**Aim of the task**
Every line holding the string "pode" should be copied from the listing.
Records for this exercise: Begin
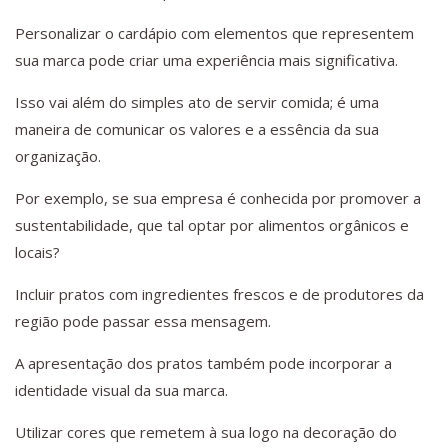
Personalizar o cardápio com elementos que representem
sua marca pode criar uma experiência mais significativa.
Isso vai além do simples ato de servir comida; é uma
maneira de comunicar os valores e a essência da sua
organização.
Por exemplo, se sua empresa é conhecida por promover a
sustentabilidade, que tal optar por alimentos orgânicos e
locais?
Incluir pratos com ingredientes frescos e de produtores da
região pode passar essa mensagem.
A apresentação dos pratos também pode incorporar a
identidade visual da sua marca.
Utilizar cores que remetem à sua logo na decoração do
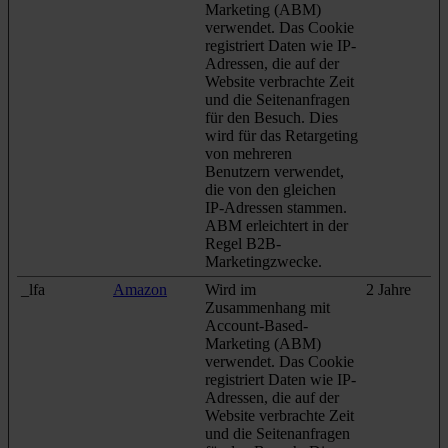
Marketing (ABM)
verwendet. Das Cookie
registriert Daten wie IP-
Adressen, die auf der
Website verbrachte Zeit
und die Seitenanfragen
für den Besuch. Dies
wird für das Retargeting
von mehreren
Benutzern verwendet,
die von den gleichen
IP-Adressen stammen.
ABM erleichtert in der
Regel B2B-
Marketingzwecke.
_lfa
Amazon
Wird im
2 Jahre
Zusammenhang mit
Account-Based-
Marketing (ABM)
verwendet. Das Cookie
registriert Daten wie IP-
Adressen, die auf der
Website verbrachte Zeit
und die Seitenanfragen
Records for this exercise: End
**Exercise output**
sua marca pode criar uma experiência mais significativa.
região pode passar essa mensagem.
A apresentação dos pratos também pode incorporar a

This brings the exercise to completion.